EXERCISE PROMPT
Transcribe the listing that follows in full, exactly, and drop its images.

= = = =

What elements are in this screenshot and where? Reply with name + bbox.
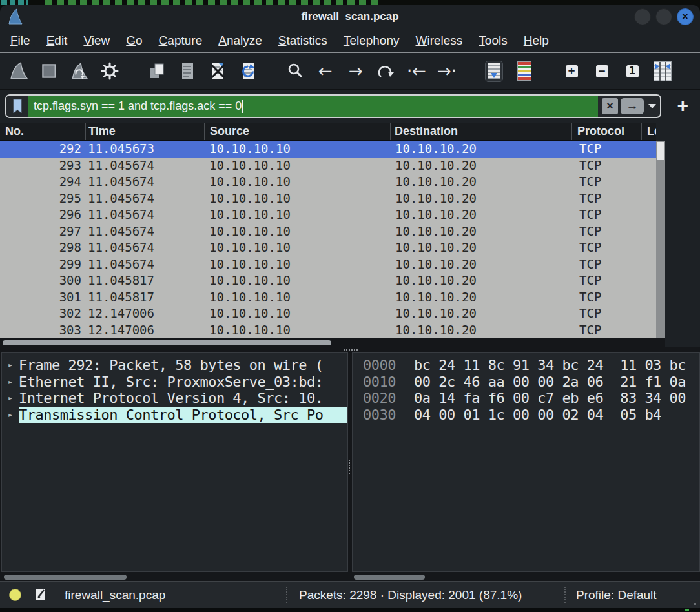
apply-filter-button[interactable]: →	[621, 98, 644, 114]
scrollbar-handle[interactable]	[657, 142, 664, 160]
hex-row[interactable]: 0010 00 2c 46 aa 00 00 2a 06 21 f1 0a	[353, 374, 699, 391]
zoom-in-button[interactable]: +	[560, 59, 583, 83]
packet-list-pane: No. Time Source Destination Protocol Len…	[0, 123, 665, 347]
menu-item[interactable]: View	[83, 34, 110, 48]
close-file-button[interactable]	[206, 59, 229, 83]
packet-row[interactable]: 303 12.147006 10.10.10.10 10.10.10.20 TC…	[0, 322, 656, 339]
start-capture-button[interactable]	[7, 59, 30, 83]
column-header-destination[interactable]: Destination	[390, 123, 571, 140]
detail-row[interactable]: ▸ Transmission Control Protocol, Src Po	[2, 407, 347, 423]
detail-row[interactable]: ▸ Ethernet II, Src: ProxmoxServe_03:bd:	[2, 374, 347, 391]
column-header-no[interactable]: No.	[0, 123, 85, 140]
resize-columns-button[interactable]	[651, 59, 674, 83]
capture-filename: firewall_scan.pcap	[65, 588, 165, 602]
colorize-icon	[517, 61, 531, 81]
reload-file-button[interactable]	[236, 59, 260, 83]
stop-capture-button[interactable]	[37, 59, 61, 83]
display-filter-field[interactable]: tcp.flags.syn == 1 and tcp.flags.ack == …	[5, 94, 661, 118]
expand-arrow-icon[interactable]: ▸	[2, 374, 19, 391]
zoom-out-button[interactable]: −	[590, 59, 613, 83]
packet-row[interactable]: 296 11.045674 10.10.10.10 10.10.10.20 TC…	[0, 207, 656, 223]
display-filter-input[interactable]: tcp.flags.syn == 1 and tcp.flags.ack == …	[28, 96, 598, 117]
zoom-normal-button[interactable]: 1	[621, 59, 644, 83]
detail-row[interactable]: ▸ Frame 292: Packet, 58 bytes on wire (	[2, 357, 347, 374]
profile-selector[interactable]: Profile: Default	[566, 588, 657, 602]
hex-row[interactable]: 0000 bc 24 11 8c 91 34 bc 24 11 03 bc	[353, 357, 699, 374]
column-header-time[interactable]: Time	[85, 123, 204, 140]
hex-bytes-left: 00 2c 46 aa 00 00 2a 06	[414, 374, 603, 391]
detail-row[interactable]: ▸ Internet Protocol Version 4, Src: 10.	[2, 390, 347, 407]
close-button[interactable]: ×	[677, 8, 694, 25]
zoom-normal-icon: 1	[626, 65, 639, 77]
expand-arrow-icon[interactable]: ▸	[2, 407, 19, 423]
clear-filter-button[interactable]: ×	[602, 98, 618, 114]
column-header-source[interactable]: Source	[204, 123, 390, 140]
previous-packet-button[interactable]: ·←	[405, 59, 428, 83]
hex-row[interactable]: 0030 04 00 01 1c 00 00 02 04 05 b4	[353, 407, 699, 423]
lower-panes: ▸ Frame 292: Packet, 58 bytes on wire ( …	[0, 352, 700, 581]
menu-item[interactable]: Wireless	[416, 34, 463, 48]
vertical-splitter-grip-icon[interactable]	[349, 460, 350, 461]
go-forward-button[interactable]: →	[344, 59, 367, 83]
auto-scroll-button[interactable]	[482, 59, 506, 83]
packet-row[interactable]: 293 11.045674 10.10.10.10 10.10.10.20 TC…	[0, 158, 656, 174]
capture-options-button[interactable]	[98, 59, 121, 83]
minimize-button[interactable]	[634, 8, 651, 25]
menu-item[interactable]: Analyze	[218, 34, 262, 48]
packet-row[interactable]: 300 11.045817 10.10.10.10 10.10.10.20 TC…	[0, 272, 656, 289]
packet-row[interactable]: 294 11.045674 10.10.10.10 10.10.10.20 TC…	[0, 174, 656, 190]
menu-item[interactable]: Capture	[159, 34, 203, 48]
hex-offset: 0010	[353, 374, 414, 391]
menu-item[interactable]: Statistics	[278, 34, 327, 48]
filter-dropdown-chevron-icon[interactable]	[648, 104, 656, 108]
expand-arrow-icon[interactable]: ▸	[2, 357, 19, 374]
status-bar: firewall_scan.pcap Packets: 2298 · Displ…	[0, 581, 700, 608]
filter-bookmark-button[interactable]	[6, 96, 28, 117]
go-back-button[interactable]: ←	[314, 59, 337, 83]
packet-row[interactable]: 302 12.147006 10.10.10.10 10.10.10.20 TC…	[0, 305, 656, 322]
hex-horizontal-scrollbar[interactable]	[354, 575, 425, 580]
menu-item[interactable]: Edit	[46, 34, 68, 48]
details-horizontal-scrollbar[interactable]	[4, 575, 127, 580]
hex-bytes-right: 05 b4	[620, 407, 661, 423]
menu-item[interactable]: Telephony	[344, 34, 400, 48]
expand-arrow-icon[interactable]: ▸	[2, 390, 19, 407]
hex-bytes-left: bc 24 11 8c 91 34 bc 24	[414, 357, 603, 374]
restart-capture-button[interactable]	[68, 59, 91, 83]
menu-item[interactable]: Help	[524, 34, 549, 48]
splitter-grip-icon	[344, 349, 345, 351]
add-filter-button[interactable]: +	[677, 93, 688, 119]
colorize-packets-button[interactable]	[513, 59, 536, 83]
hex-offset: 0030	[353, 407, 414, 423]
title-bar[interactable]: firewall_scan.pcap ×	[0, 5, 700, 28]
menu-item[interactable]: File	[10, 34, 30, 48]
packet-row[interactable]: 299 11.045674 10.10.10.10 10.10.10.20 TC…	[0, 256, 656, 273]
screen: firewall_scan.pcap × FileEditViewGoCaptu…	[0, 0, 700, 612]
menu-item[interactable]: Go	[126, 34, 142, 48]
resize-columns-icon	[654, 61, 672, 81]
packet-row[interactable]: 301 11.045817 10.10.10.10 10.10.10.20 TC…	[0, 289, 656, 306]
menu-item[interactable]: Tools	[479, 34, 507, 48]
packet-row[interactable]: 292 11.045673 10.10.10.10 10.10.10.20 TC…	[0, 141, 656, 158]
packet-row[interactable]: 297 11.045674 10.10.10.10 10.10.10.20 TC…	[0, 223, 656, 240]
go-to-packet-button[interactable]	[375, 59, 398, 83]
packet-row[interactable]: 295 11.045674 10.10.10.10 10.10.10.20 TC…	[0, 190, 656, 207]
resize-grip-icon[interactable]	[694, 603, 696, 605]
scrollbar-handle[interactable]	[3, 340, 331, 345]
packet-row[interactable]: 298 11.045674 10.10.10.10 10.10.10.20 TC…	[0, 240, 656, 256]
save-file-button[interactable]	[176, 59, 199, 83]
column-header-length[interactable]: Length	[641, 123, 656, 140]
main-toolbar: ← → ·← →· + − 1	[0, 53, 700, 90]
maximize-button[interactable]	[655, 8, 672, 25]
find-packet-button[interactable]	[283, 59, 307, 83]
horizontal-splitter[interactable]	[0, 347, 700, 352]
expert-info-icon[interactable]	[9, 589, 21, 601]
packet-list-vertical-scrollbar[interactable]	[656, 141, 665, 338]
capture-comment-icon[interactable]	[34, 588, 46, 602]
text-cursor	[242, 100, 243, 113]
hex-row[interactable]: 0020 0a 14 fa f6 00 c7 eb e6 83 34 00	[353, 390, 699, 407]
packet-list-horizontal-scrollbar[interactable]	[0, 338, 665, 347]
next-packet-button[interactable]: →·	[435, 59, 458, 83]
open-file-button[interactable]	[145, 59, 169, 83]
column-header-protocol[interactable]: Protocol	[571, 123, 641, 140]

= = = =

WRITTEN RESPONSE
What elements are in this screenshot and where? Reply with name + bbox.
apply-filter-button[interactable]: →	[621, 98, 644, 114]
scrollbar-handle[interactable]	[657, 142, 664, 160]
hex-row[interactable]: 0010 00 2c 46 aa 00 00 2a 06 21 f1 0a	[353, 374, 699, 391]
zoom-in-button[interactable]: +	[560, 59, 583, 83]
packet-list-pane: No. Time Source Destination Protocol Len…	[0, 123, 665, 347]
menu-item[interactable]: View	[83, 34, 110, 48]
close-file-button[interactable]	[206, 59, 229, 83]
packet-row[interactable]: 303 12.147006 10.10.10.10 10.10.10.20 TC…	[0, 322, 656, 339]
start-capture-button[interactable]	[7, 59, 30, 83]
column-header-destination[interactable]: Destination	[390, 123, 571, 140]
detail-row[interactable]: ▸ Transmission Control Protocol, Src Po	[2, 407, 347, 423]
detail-row[interactable]: ▸ Ethernet II, Src: ProxmoxServe_03:bd:	[2, 374, 347, 391]
column-header-no[interactable]: No.	[0, 123, 85, 140]
resize-columns-button[interactable]	[651, 59, 674, 83]
capture-filename: firewall_scan.pcap	[65, 588, 165, 602]
colorize-icon	[517, 61, 531, 81]
reload-file-button[interactable]	[236, 59, 260, 83]
stop-capture-button[interactable]	[37, 59, 61, 83]
display-filter-field[interactable]: tcp.flags.syn == 1 and tcp.flags.ack == …	[5, 94, 661, 118]
expand-arrow-icon[interactable]: ▸	[2, 374, 19, 391]
zoom-out-button[interactable]: −	[590, 59, 613, 83]
packet-row[interactable]: 296 11.045674 10.10.10.10 10.10.10.20 TC…	[0, 207, 656, 223]
display-filter-input[interactable]: tcp.flags.syn == 1 and tcp.flags.ack == …	[28, 96, 598, 117]
zoom-normal-button[interactable]: 1	[621, 59, 644, 83]
detail-row[interactable]: ▸ Frame 292: Packet, 58 bytes on wire (	[2, 357, 347, 374]
profile-selector[interactable]: Profile: Default	[566, 588, 657, 602]
hex-row[interactable]: 0000 bc 24 11 8c 91 34 bc 24 11 03 bc	[353, 357, 699, 374]
column-header-time[interactable]: Time	[85, 123, 204, 140]
hex-bytes-left: 00 2c 46 aa 00 00 2a 06	[414, 374, 603, 391]
detail-row[interactable]: ▸ Internet Protocol Version 4, Src: 10.	[2, 390, 347, 407]
close-button[interactable]: ×	[677, 8, 694, 25]
zoom-normal-icon: 1	[626, 65, 639, 77]
expand-arrow-icon[interactable]: ▸	[2, 407, 19, 423]
clear-filter-button[interactable]: ×	[602, 98, 618, 114]
column-header-source[interactable]: Source	[204, 123, 390, 140]
previous-packet-button[interactable]: ·←	[405, 59, 428, 83]
hex-row[interactable]: 0030 04 00 01 1c 00 00 02 04 05 b4	[353, 407, 699, 423]
lower-panes: ▸ Frame 292: Packet, 58 bytes on wire ( …	[0, 352, 700, 581]
menu-item[interactable]: Wireless	[416, 34, 463, 48]
vertical-splitter-grip-icon[interactable]	[349, 460, 350, 461]
go-forward-button[interactable]: →	[344, 59, 367, 83]
auto-scroll-button[interactable]	[482, 59, 506, 83]
packet-row[interactable]: 293 11.045674 10.10.10.10 10.10.10.20 TC…	[0, 158, 656, 174]
capture-options-button[interactable]	[98, 59, 121, 83]
minimize-button[interactable]	[634, 8, 651, 25]
menu-item[interactable]: Analyze	[218, 34, 262, 48]
packet-row[interactable]: 300 11.045817 10.10.10.10 10.10.10.20 TC…	[0, 272, 656, 289]
packet-row[interactable]: 294 11.045674 10.10.10.10 10.10.10.20 TC…	[0, 174, 656, 190]
menu-item[interactable]: Capture	[159, 34, 203, 48]
hex-offset: 0010	[353, 374, 414, 391]
menu-item[interactable]: Statistics	[278, 34, 327, 48]
filter-dropdown-chevron-icon[interactable]	[648, 104, 656, 108]
expand-arrow-icon[interactable]: ▸	[2, 357, 19, 374]
status-bar: firewall_scan.pcap Packets: 2298 · Displ…	[0, 581, 700, 608]
filter-bookmark-button[interactable]	[6, 96, 28, 117]
go-back-button[interactable]: ←	[314, 59, 337, 83]
packet-row[interactable]: 302 12.147006 10.10.10.10 10.10.10.20 TC…	[0, 305, 656, 322]
hex-horizontal-scrollbar[interactable]	[354, 575, 425, 580]
menu-item[interactable]: Edit	[46, 34, 68, 48]
details-horizontal-scrollbar[interactable]	[4, 575, 127, 580]
hex-bytes-right: 05 b4	[620, 407, 661, 423]
menu-item[interactable]: Telephony	[344, 34, 400, 48]
expand-arrow-icon[interactable]: ▸	[2, 390, 19, 407]
hex-bytes-left: bc 24 11 8c 91 34 bc 24	[414, 357, 603, 374]
restart-capture-button[interactable]	[68, 59, 91, 83]
menu-item[interactable]: Help	[524, 34, 549, 48]
splitter-grip-icon	[344, 349, 345, 351]
add-filter-button[interactable]: +	[677, 93, 688, 119]
colorize-packets-button[interactable]	[513, 59, 536, 83]
hex-offset: 0030	[353, 407, 414, 423]
title-bar[interactable]: firewall_scan.pcap ×	[0, 5, 700, 28]
menu-item[interactable]: File	[10, 34, 30, 48]
packet-row[interactable]: 299 11.045674 10.10.10.10 10.10.10.20 TC…	[0, 256, 656, 273]
screen: firewall_scan.pcap × FileEditViewGoCaptu…	[0, 0, 700, 612]
menu-item[interactable]: Go	[126, 34, 142, 48]
resize-columns-icon	[654, 61, 672, 81]
packet-row[interactable]: 301 11.045817 10.10.10.10 10.10.10.20 TC…	[0, 289, 656, 306]
menu-item[interactable]: Tools	[479, 34, 507, 48]
packet-row[interactable]: 292 11.045673 10.10.10.10 10.10.10.20 TC…	[0, 141, 656, 158]
packet-row[interactable]: 297 11.045674 10.10.10.10 10.10.10.20 TC…	[0, 223, 656, 240]
go-to-packet-button[interactable]	[375, 59, 398, 83]
packet-row[interactable]: 295 11.045674 10.10.10.10 10.10.10.20 TC…	[0, 190, 656, 207]
resize-grip-icon[interactable]	[694, 603, 696, 605]
scrollbar-handle[interactable]	[3, 340, 331, 345]
packet-row[interactable]: 298 11.045674 10.10.10.10 10.10.10.20 TC…	[0, 240, 656, 256]
save-file-button[interactable]	[176, 59, 199, 83]
column-header-length[interactable]: Length	[641, 123, 656, 140]
main-toolbar: ← → ·← →· + − 1	[0, 53, 700, 90]
maximize-button[interactable]	[655, 8, 672, 25]
find-packet-button[interactable]	[283, 59, 307, 83]
horizontal-splitter[interactable]	[0, 347, 700, 352]
expert-info-icon[interactable]	[9, 589, 21, 601]
packet-list-vertical-scrollbar[interactable]	[656, 141, 665, 338]
capture-comment-icon[interactable]	[34, 588, 46, 602]
text-cursor	[242, 100, 243, 113]
hex-row[interactable]: 0020 0a 14 fa f6 00 c7 eb e6 83 34 00	[353, 390, 699, 407]
packet-list-horizontal-scrollbar[interactable]	[0, 338, 665, 347]
next-packet-button[interactable]: →·	[435, 59, 458, 83]
open-file-button[interactable]	[145, 59, 169, 83]
column-header-protocol[interactable]: Protocol	[571, 123, 641, 140]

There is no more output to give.